I have had these since I was a cub. I got them from my Dad's shop 30 years ago. I cut the shanks off to display them. I wish I wouldn't have so I could rebuild them and put them in use.......oh well


----------



## PlumberShep (Sep 22, 2010)

Pipe Rat said:


> I have had these since I was a cub. I got them from my Dad's shop 30 years ago. I cut the shanks off to display them. I wish I wouldn't have so I could rebuild them and put them in use.......oh well


 Shame that you cut the shanks off.Those would fetch quite a bit of cash in tact.


----------



## ckoch407 (Sep 30, 2009)

Oh well. They still look cool.


----------



## tallpines (Jan 5, 2011)

*faucet*

you could drill and tap the shank holes, and use 1/2 inch brass nipples to put it back into use


----------



## Tommy plumber (Feb 19, 2010)

I love old antique stuff, any idea the year those were made? I'd love to know. They look ancient, like maybe late 1800's or early 1900's.


----------



## DUNBAR PLUMBING (Sep 11, 2008)

Holy **** dude, 





 

I did work for a well known lawyer group down in covington kentucky, building had 6 of these faucets like you have pictured.
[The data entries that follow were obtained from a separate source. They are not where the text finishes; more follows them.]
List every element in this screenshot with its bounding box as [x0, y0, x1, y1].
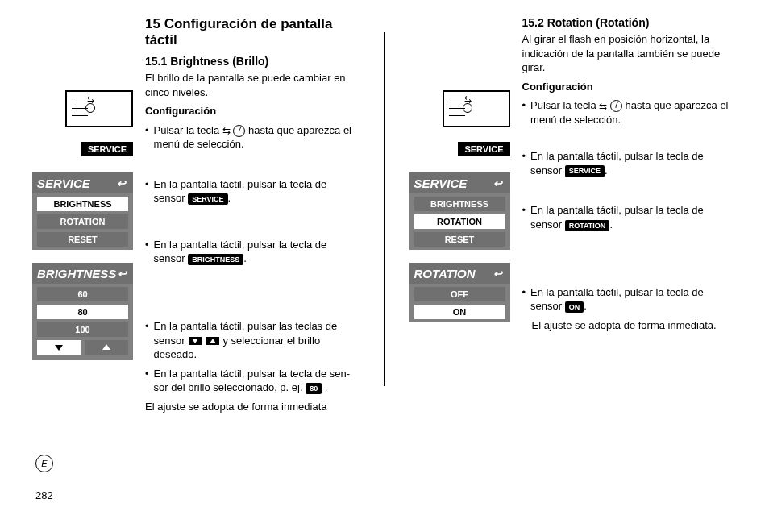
right-column: ⇆ SERVICE SERVICE ↩ BRIGHTNESS ROTATION …: [409, 16, 738, 418]
on-badge-inline: ON: [565, 301, 584, 313]
service-menu-panel: SERVICE ↩ BRIGHTNESS ROTATION RESET: [32, 172, 133, 250]
menu-item-100: 100: [37, 322, 128, 337]
subsection-1-heading: 15.1 Brightness (Brillo): [145, 55, 360, 68]
return-icon: ↩: [491, 266, 505, 281]
left-column: ⇆ SERVICE SERVICE ↩ BRIGHTNESS ROTATION …: [32, 16, 360, 418]
language-marker: E: [35, 455, 53, 472]
sub2-note: El ajuste se adopta de forma inmediata.: [532, 318, 738, 333]
menu-item-brightness: BRIGHTNESS: [37, 197, 128, 211]
left-text-column: 15 Configuración de pantalla táctil 15.1…: [145, 16, 360, 418]
service-menu-header: SERVICE ↩: [32, 172, 133, 193]
left-icon-column: ⇆ SERVICE SERVICE ↩ BRIGHTNESS ROTATION …: [32, 16, 133, 418]
menu-item-reset: RESET: [37, 232, 128, 247]
menu-item-brightness-2: BRIGHTNESS: [414, 197, 505, 211]
brightness-menu-panel: BRIGHTNESS ↩ 60 80 100: [32, 263, 133, 360]
service-badge-inline: SERVICE: [565, 165, 605, 177]
sub1-note: El ajuste se adopta de forma inmediata: [145, 400, 360, 414]
return-icon: ↩: [116, 266, 128, 281]
device-diagram-icon: ⇆: [65, 90, 133, 127]
up-button: [85, 340, 129, 355]
rotation-menu-panel: ROTATION ↩ OFF ON: [409, 263, 510, 322]
sub1-step1: Pulsar la tecla ⇆ 7 hasta que aparezca e…: [145, 123, 360, 152]
rotation-menu-header: ROTATION ↩: [409, 263, 510, 284]
column-divider: [384, 32, 385, 386]
circled-number-icon: 7: [610, 100, 622, 112]
svg-marker-1: [102, 344, 110, 350]
sub2-step3: En la pantalla táctil, pulsar la tecla d…: [522, 203, 738, 231]
subsection-2-heading: 15.2 Rotation (Rotatión): [522, 16, 738, 29]
brightness-menu-header: BRIGHTNESS ↩: [32, 263, 133, 284]
service-badge-inline: SERVICE: [188, 193, 227, 205]
service-badge: SERVICE: [458, 142, 509, 156]
menu-item-off: OFF: [414, 287, 505, 301]
menu-item-reset-2: RESET: [414, 232, 505, 247]
menu-item-on: ON: [414, 305, 505, 319]
service-menu-title-2: SERVICE: [414, 177, 468, 190]
sub1-step2: En la pantalla táctil, pulsar la tecla d…: [145, 177, 360, 206]
sub2-config-label: Configuración: [522, 80, 738, 94]
service-menu-title: SERVICE: [37, 177, 90, 190]
right-text-column: 15.2 Rotation (Rotatión) Al girar el fla…: [522, 16, 738, 418]
section-title: 15 Configuración de pantalla táctil: [145, 16, 360, 48]
eighty-badge-inline: 80: [306, 383, 322, 394]
service-menu-header-2: SERVICE ↩: [409, 172, 510, 193]
triangle-down-icon: [189, 337, 202, 345]
menu-item-rotation: ROTATION: [37, 214, 128, 229]
sub1-config-label: Configuración: [145, 104, 360, 118]
sub2-intro: Al girar el flash en posición horizontal…: [522, 32, 738, 75]
rotation-menu-title: ROTATION: [414, 267, 476, 281]
return-icon: ↩: [114, 176, 128, 190]
service-menu-panel-2: SERVICE ↩ BRIGHTNESS ROTATION RESET: [409, 172, 510, 250]
page-number: 282: [35, 489, 53, 501]
sub1-step4: En la pantalla táctil, pulsar las teclas…: [145, 319, 360, 362]
right-icon-column: ⇆ SERVICE SERVICE ↩ BRIGHTNESS ROTATION …: [409, 16, 510, 418]
brightness-menu-title: BRIGHTNESS: [37, 267, 116, 281]
swap-icon: ⇆: [222, 124, 231, 137]
rotation-badge-inline: ROTATION: [565, 220, 610, 231]
down-button: [37, 340, 81, 355]
service-badge: SERVICE: [81, 142, 133, 156]
sub2-step2: En la pantalla táctil, pulsar la tecla d…: [522, 149, 738, 177]
device-diagram-icon: ⇆: [443, 90, 510, 127]
page-body: ⇆ SERVICE SERVICE ↩ BRIGHTNESS ROTATION …: [0, 0, 769, 418]
sub1-step3: En la pantalla táctil, pulsar la tecla d…: [145, 238, 360, 266]
brightness-badge-inline: BRIGHTNESS: [188, 254, 243, 265]
circled-number-icon: 7: [233, 125, 245, 137]
sub2-step1: Pulsar la tecla ⇆ 7 hasta que aparezca e…: [522, 98, 738, 127]
triangle-up-icon: [206, 337, 219, 345]
sub1-intro: El brillo de la pantalla se puede cambia…: [145, 71, 360, 99]
return-icon: ↩: [491, 176, 505, 190]
menu-item-80: 80: [37, 305, 128, 319]
swap-icon: ⇆: [599, 100, 607, 113]
menu-item-60: 60: [37, 287, 128, 301]
menu-item-rotation-2: ROTATION: [414, 214, 505, 229]
sub1-step5: En la pantalla táctil, pulsar la tecla d…: [145, 367, 360, 395]
svg-marker-0: [55, 345, 63, 351]
brightness-menu-footer: [37, 340, 128, 355]
sub2-step4: En la pantalla táctil, pulsar la tecla d…: [522, 285, 738, 314]
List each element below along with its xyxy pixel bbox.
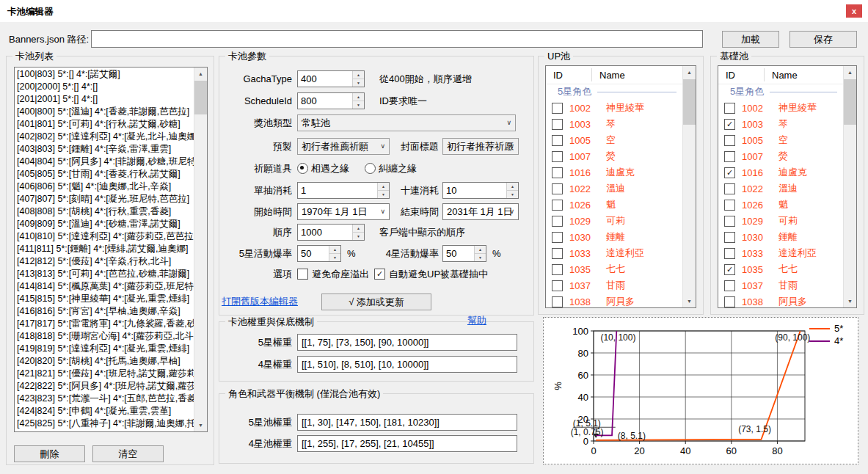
spin-up-icon[interactable]: ▲ (353, 93, 364, 101)
base-pool-scrollbar[interactable]: ▲ ▼ (843, 66, 856, 307)
up-pool-scrollbar[interactable]: ▲ ▼ (682, 66, 696, 307)
pool-list-scrollbar[interactable]: ▲ ▼ (194, 68, 207, 431)
delete-button[interactable]: 刪除 (14, 445, 85, 462)
spin-up-icon[interactable]: ▲ (475, 246, 486, 254)
order-spin-buttons[interactable]: ▲▼ (352, 225, 364, 240)
row-checkbox[interactable] (724, 135, 735, 146)
four-star-weight-input[interactable]: [[1, 510], [8, 510], [10, 10000]] (297, 356, 517, 373)
list-item[interactable]: [405|805] 5*:[甘雨] 4*:[香菱,行秋,諾艾爾] (15, 168, 194, 181)
row-checkbox[interactable] (724, 183, 735, 194)
spin-down-icon[interactable]: ▼ (353, 233, 364, 240)
row-checkbox[interactable] (724, 200, 735, 211)
list-item[interactable]: [401|801] 5*:[可莉] 4*:[行秋,諾艾爾,砂糖] (15, 118, 194, 131)
spin-up-icon[interactable]: ▲ (507, 183, 518, 191)
pool-row[interactable]: ✓1016迪盧克 (718, 164, 843, 181)
pool-listbox[interactable]: [100|803] 5*:[] 4*:[諾艾爾][200|2000] 5*:[]… (14, 67, 208, 432)
path-input[interactable] (91, 30, 703, 48)
pool-row[interactable]: 1016迪盧克 (546, 164, 682, 181)
list-item[interactable]: [422|822] 5*:[阿貝多] 4*:[班尼特,諾艾爾,蘿莎莉亞] (15, 380, 194, 393)
row-checkbox[interactable]: ✓ (724, 119, 735, 130)
row-checkbox[interactable] (552, 216, 563, 227)
preset-combo[interactable]: 初行者推薦祈願 ∨ (297, 138, 390, 155)
spin-down-icon[interactable]: ▼ (507, 191, 518, 198)
pool-row[interactable]: 1005空 (546, 132, 682, 148)
row-checkbox[interactable]: ✓ (724, 167, 735, 178)
pool-row[interactable]: 1022溫迪 (546, 181, 682, 197)
list-item[interactable]: [408|808] 5*:[胡桃] 4*:[行秋,重雲,香菱] (15, 205, 194, 218)
list-item[interactable]: [406|806] 5*:[魈] 4*:[迪奧娜,北斗,辛焱] (15, 181, 194, 193)
save-button[interactable]: 保存 (789, 31, 857, 48)
list-item[interactable]: [420|820] 5*:[胡桃] 4*:[托馬,迪奧娜,早柚] (15, 355, 194, 368)
pool-row[interactable]: ✓1003琴 (718, 116, 843, 132)
five-star-pool-weight-input[interactable]: [[1, 30], [147, 150], [181, 10230]] (297, 414, 517, 431)
list-item[interactable]: [100|803] 5*:[] 4*:[諾艾爾] (15, 68, 194, 81)
row-checkbox[interactable] (552, 167, 563, 178)
list-item[interactable]: [421|821] 5*:[優菈] 4*:[班尼特,諾艾爾,蘿莎莉亞] (15, 368, 194, 380)
row-checkbox[interactable] (724, 151, 735, 162)
row-checkbox[interactable] (552, 248, 563, 259)
row-checkbox[interactable] (724, 232, 735, 243)
pool-row[interactable]: 1037甘雨 (718, 277, 843, 293)
spin-down-icon[interactable]: ▼ (353, 79, 364, 87)
pool-row[interactable]: 1035七七 (546, 261, 682, 277)
list-item[interactable]: [424|824] 5*:[申鶴] 4*:[凝光,重雲,雲堇] (15, 405, 194, 418)
load-button[interactable]: 加載 (722, 31, 779, 48)
single-cost-spinner[interactable]: 1 ▲▼ (297, 182, 390, 199)
pool-row[interactable]: 1030鍾離 (718, 229, 843, 245)
add-or-update-button[interactable]: √ 添加或更新 (321, 293, 431, 310)
five-star-rate-spin-buttons[interactable]: ▲▼ (329, 246, 340, 261)
row-checkbox[interactable] (724, 216, 735, 227)
pool-row[interactable]: 1022溫迪 (718, 181, 843, 197)
scrollbar-thumb[interactable] (194, 81, 207, 114)
end-time-picker[interactable]: 2031年 1月 1日 ∨ (442, 203, 519, 220)
spin-up-icon[interactable]: ▲ (353, 225, 364, 233)
up-pool-list[interactable]: ID Name 5星角色 1002神里綾華1003琴1005空1007熒1016… (545, 65, 696, 308)
list-item[interactable]: [415|815] 5*:[神里綾華] 4*:[凝光,重雲,煙緋] (15, 293, 194, 305)
row-checkbox[interactable] (552, 264, 563, 275)
radio-entangle-fate[interactable] (365, 163, 376, 174)
ten-cost-spin-buttons[interactable]: ▲▼ (506, 183, 518, 198)
gachatype-spinner[interactable]: 400 ▲▼ (297, 70, 365, 87)
pool-row[interactable]: 1007熒 (546, 148, 682, 164)
pool-row[interactable]: 1033達達利亞 (546, 245, 682, 261)
ten-cost-spinner[interactable]: 10 ▲▼ (442, 182, 519, 199)
list-item[interactable]: [423|823] 5*:[荒瀧一斗] 4*:[五郎,芭芭拉,香菱] (15, 393, 194, 405)
list-item[interactable]: [407|807] 5*:[刻晴] 4*:[凝光,班尼特,芭芭拉] (15, 193, 194, 205)
scheduleid-spinner[interactable]: 800 ▲▼ (297, 92, 365, 109)
pool-type-combo[interactable]: 常駐池 ∨ (297, 114, 516, 131)
pool-row[interactable]: 1037甘雨 (546, 277, 682, 293)
row-checkbox[interactable] (552, 200, 563, 211)
row-checkbox[interactable] (724, 248, 735, 259)
list-item[interactable]: [409|809] 5*:[溫迪] 4*:[砂糖,雷澤,諾艾爾] (15, 218, 194, 230)
list-item[interactable]: [412|812] 5*:[優菈] 4*:[辛焱,行秋,北斗] (15, 255, 194, 268)
pool-row[interactable]: 1026魈 (718, 197, 843, 213)
scheduleid-spin-buttons[interactable]: ▲▼ (352, 93, 364, 109)
pool-row[interactable]: 1030鍾離 (546, 229, 682, 245)
list-item[interactable]: [413|813] 5*:[可莉] 4*:[芭芭拉,砂糖,菲謝爾] (15, 268, 194, 280)
cover-title-combo[interactable]: 初行者推荐祈愿 ∨ (442, 138, 519, 155)
row-checkbox[interactable] (724, 103, 735, 114)
pool-row[interactable]: 1029可莉 (718, 213, 843, 229)
list-item[interactable]: [403|803] 5*:[鍾離] 4*:[辛焱,雷澤,重雲] (15, 143, 194, 156)
avoid-constellation-overflow-checkbox[interactable] (297, 269, 308, 280)
row-checkbox[interactable]: ✓ (724, 264, 735, 275)
row-checkbox[interactable] (552, 135, 563, 146)
list-item[interactable]: [404|804] 5*:[阿貝多] 4*:[菲謝爾,砂糖,班尼特] (15, 156, 194, 168)
radio-meet-fate[interactable] (297, 163, 308, 174)
list-item[interactable]: [410|810] 5*:[達達利亞] 4*:[蘿莎莉亞,芭芭拉,菲謝爾] (15, 230, 194, 243)
row-checkbox[interactable] (724, 280, 735, 291)
row-checkbox[interactable] (552, 151, 563, 162)
pool-row[interactable]: 1002神里綾華 (718, 100, 843, 116)
scroll-down-icon[interactable]: ▼ (194, 419, 207, 431)
list-item[interactable]: [201|2001] 5*:[] 4*:[] (15, 93, 194, 106)
spin-up-icon[interactable]: ▲ (329, 246, 340, 254)
spin-down-icon[interactable]: ▼ (353, 101, 364, 109)
five-star-weight-input[interactable]: [[1, 75], [73, 150], [90, 10000]] (297, 334, 517, 351)
help-link[interactable]: 幫助 (467, 313, 486, 329)
row-checkbox[interactable] (552, 103, 563, 114)
five-star-rate-spinner[interactable]: 50 ▲▼ (297, 245, 341, 262)
scrollbar-thumb[interactable] (844, 79, 856, 125)
pool-row[interactable]: 1038阿貝多 (718, 293, 843, 307)
pool-row[interactable]: 1029可莉 (546, 213, 682, 229)
row-checkbox[interactable] (552, 119, 563, 130)
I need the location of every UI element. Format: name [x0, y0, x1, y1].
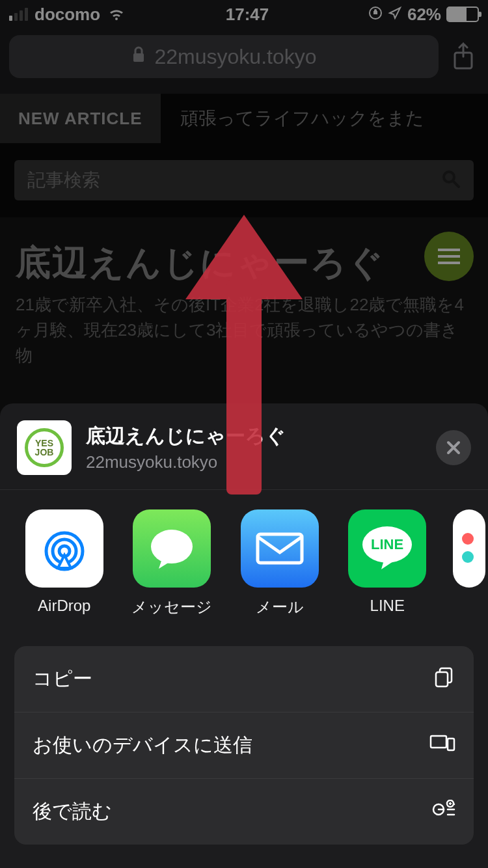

What was happening was the brass was rotting away, the course thread of the stems was slowly destroying itself, along with the end of the stem itself in a bad way.

Customer wanted me to find the new replacement stems like it was yesterday, I looked online to the point of exhaustion and gave up.

I haven't done work for him ever since, might of pissed him off. I tried renovators along with a few others, found the source and they only had the cold stem, not hot. I needed a hot stem on 2 of the 3 sets.

I really did not like working on them knowing their condition and I didn't want to spend 3 hours on the internet, calling others trying to find the product without pay. 

He might of picked up that I didn't deem him as important as he wanted me to be. Some jobs are truly worth losing if that's the case.


----------



## DUNBAR PLUMBING (Sep 11, 2008)

Let me know if you can get stems for those faucets... I can sell them.


----------